Tally every line in the entries below that holds "Taspanews", then give only the total.

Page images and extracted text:

Segment Open

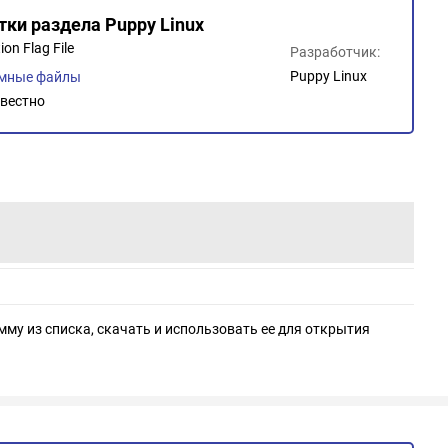
тки раздела Puppy Linux
ion Flag File
Разработчик:
Puppy Linux
емные файлы
вестно
мму из списка, скачать и использовать ее для открытия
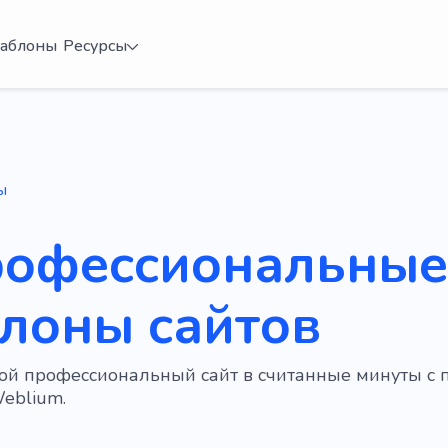
аблоны
Ресурсы
ы
рофессиональные
лоны сайтов
вой профессиональный сайт в считанные минуты с
eblium.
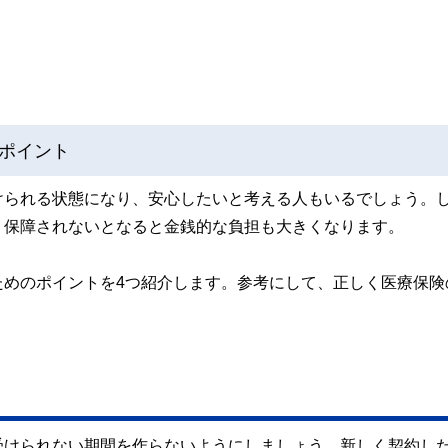
ポイント
けられる状態になり、安心したいと考える人もいるでしょう。
、保障されないとなると金銭的な負担も大きくなります。
ためのポイントを4つ紹介します。参考にして、正しく医療保険
受けられない期間を作らないようにしましょう。新しく契約し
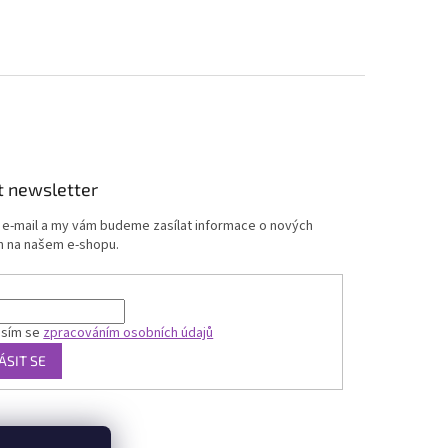
t newsletter
j e-mail a my vám budeme zasílat informace o nových
 na našem e-shopu.
asím se
zpracováním osobních údajů
ÁSIT SE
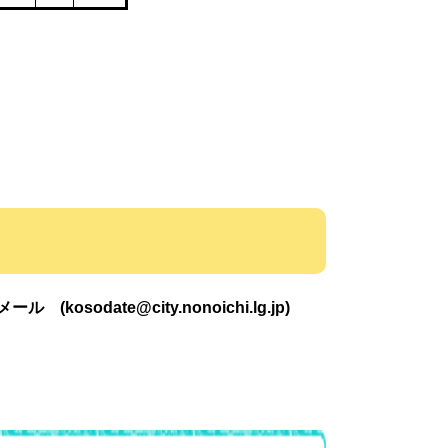
osodate@city.nonoichi.lg.jp)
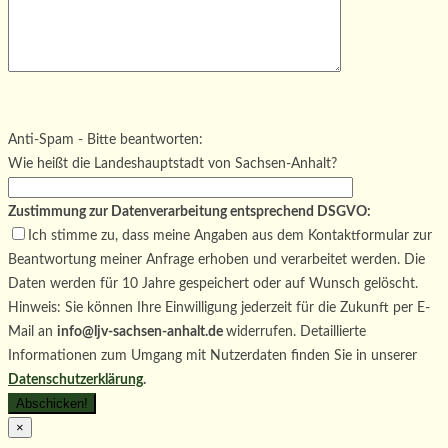
Bitte lasse dieses Feld leer.
Bitte lasse dieses Feld leer.
Bitte lasse dieses Feld leer.
Anti-Spam - Bitte beantworten:
Wie heißt die Landeshauptstadt von Sachsen-Anhalt?
Zustimmung zur Datenverarbeitung entsprechend DSGVO:
Ich stimme zu, dass meine Angaben aus dem Kontaktformular zur
Beantwortung meiner Anfrage erhoben und verarbeitet werden. Die
Daten werden für 10 Jahre gespeichert oder auf Wunsch gelöscht.
Hinweis: Sie können Ihre Einwilligung jederzeit für die Zukunft per E-
Mail an
info@ljv-sachsen-anhalt.de
widerrufen. Detaillierte
Informationen zum Umgang mit Nutzerdaten finden Sie in unserer
Datenschutzerklärung
.
×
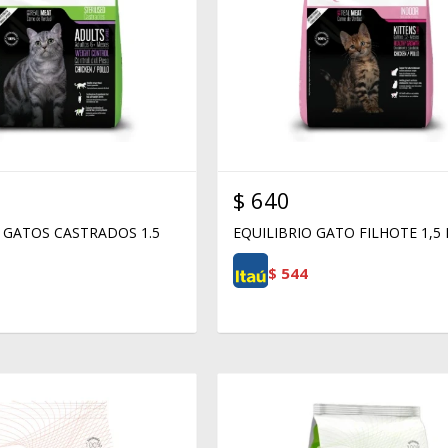
$
640
 GATOS CASTRADOS 1.5
EQUILIBRIO GATO FILHOTE 1,5
$
544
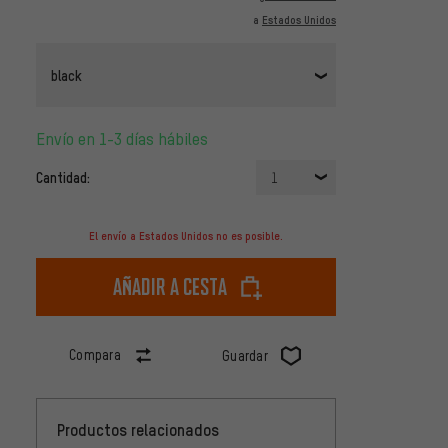
a
Estados Unidos
black
Envío en 1-3 días hábiles
Cantidad:
1
El envío a Estados Unidos no es posible.
Añadir a cesta
Compara
Guardar
Productos relacionados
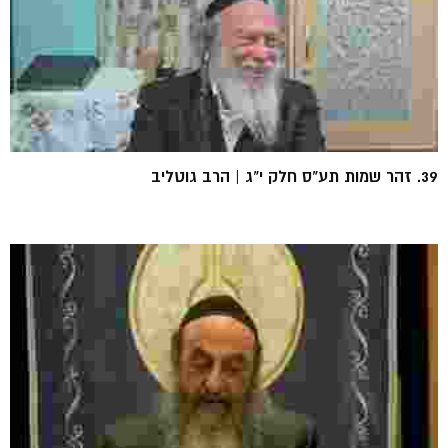
39. זהר שמות תע"ס חלק י"ג | הרב גוטליב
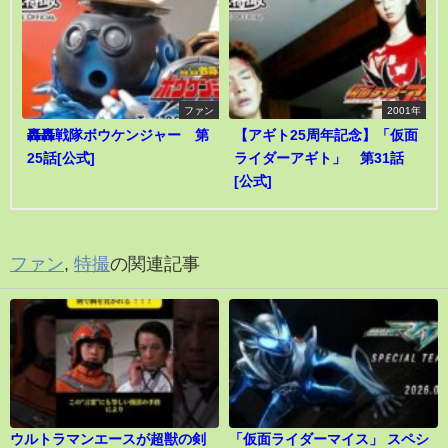
ファン
2001年
轟轟戦隊ボウケンジャー 第
【アギト25周年記念】「仮面
25話[公式]
ライダーアギト」 第31話
[公式]
ファン
,
特撮
の関連記事
ウルトラマンエースが超獣の剣
「仮面ライダーマイス」 スペシ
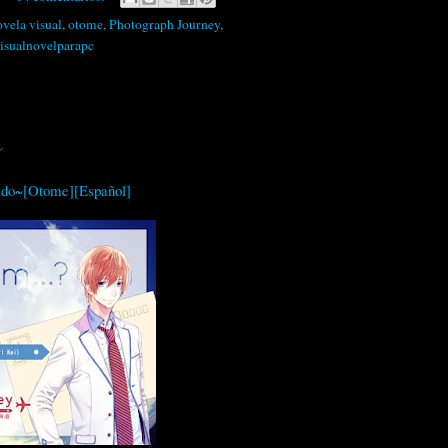
ovela visual
,
otome
,
Photograph Journey
,
isualnovelparapc
~
ido~[Otome][Español]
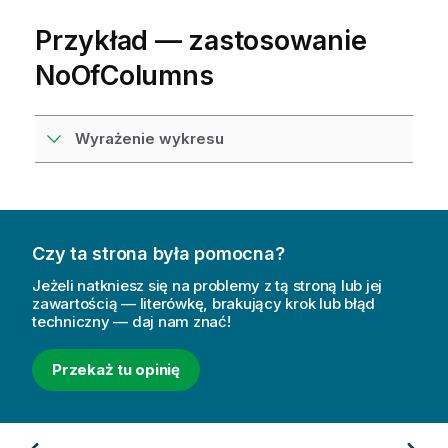
Przykład — zastosowanie
NoOfColumns
Wyrażenie wykresu
Czy ta strona była pomocna?
Jeżeli natkniesz się na problemy z tą stroną lub jej
zawartością — literówkę, brakujący krok lub błąd
techniczny — daj nam znać!
Przekaż tu opinię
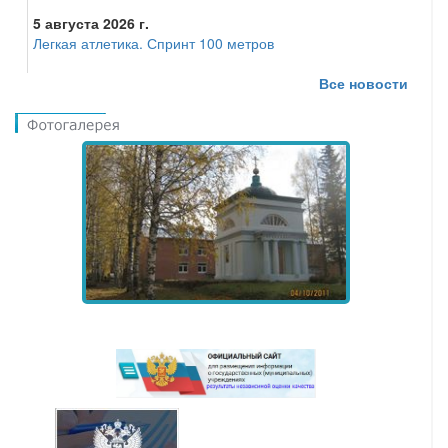
5 августа 2026 г.
Легкая атлетика. Спринт 100 метров
Все новости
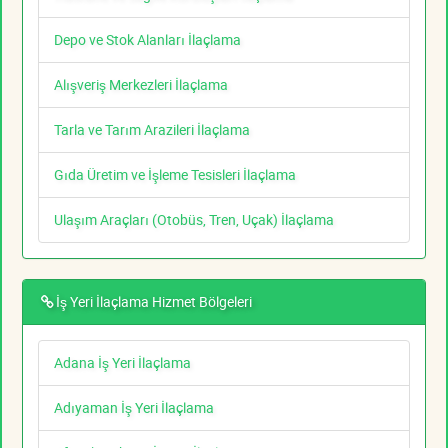
Depo ve Stok Alanları İlaçlama
Alışveriş Merkezleri İlaçlama
Tarla ve Tarım Arazileri İlaçlama
Gıda Üretim ve İşleme Tesisleri İlaçlama
Ulaşım Araçları (Otobüs, Tren, Uçak) İlaçlama
İş Yeri İlaçlama Hizmet Bölgeleri
Adana İş Yeri İlaçlama
Adıyaman İş Yeri İlaçlama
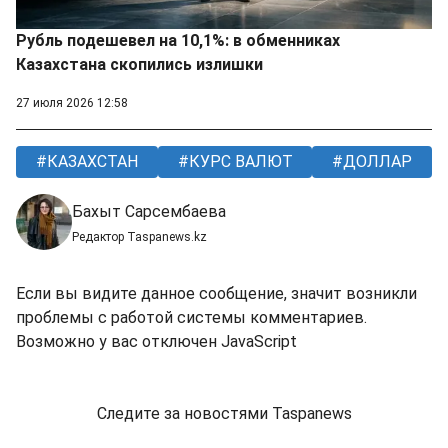
Рубль подешевел на 10,1%: в обменниках
Казахстана скопились излишки
27 июля 2026 12:58
КАЗАХСТАН
КУРС ВАЛЮТ
ДОЛЛАР
Бахыт Сарсембаева
Редактор Taspanews.kz
Если вы видите данное сообщение, значит возникли
проблемы с работой системы комментариев.
Возможно у вас отключен JavaScript
Следите за новостями Taspanews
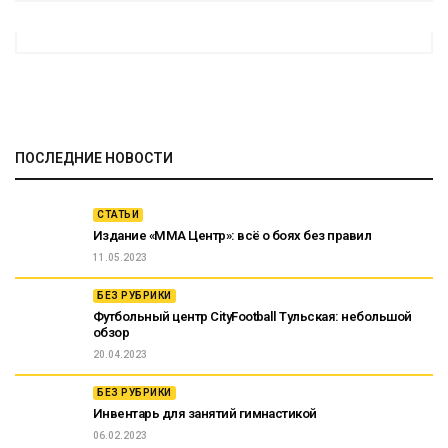
ПОСЛЕДНИЕ НОВОСТИ
СТАТЬИ
Издание «ММА Центр»: всё о боях без правил
11.05.2023
БЕЗ РУБРИКИ
Футбольный центр CityFootball Тульская: небольшой
обзор
20.04.2023
БЕЗ РУБРИКИ
Инвентарь для занятий гимнастикой
06.02.2023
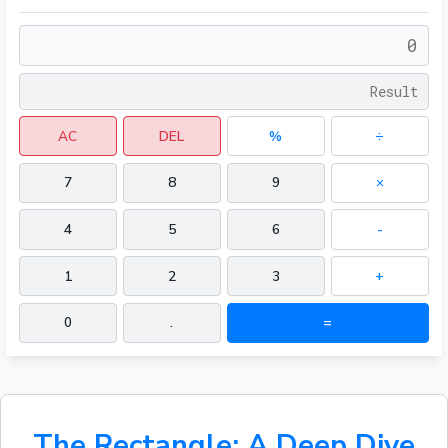
AC
DEL
%
÷
7
8
9
×
4
5
6
-
1
2
3
+
0
.
=
The Rectangle: A Deep Dive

Segment Closed

▶ **The answer**: 2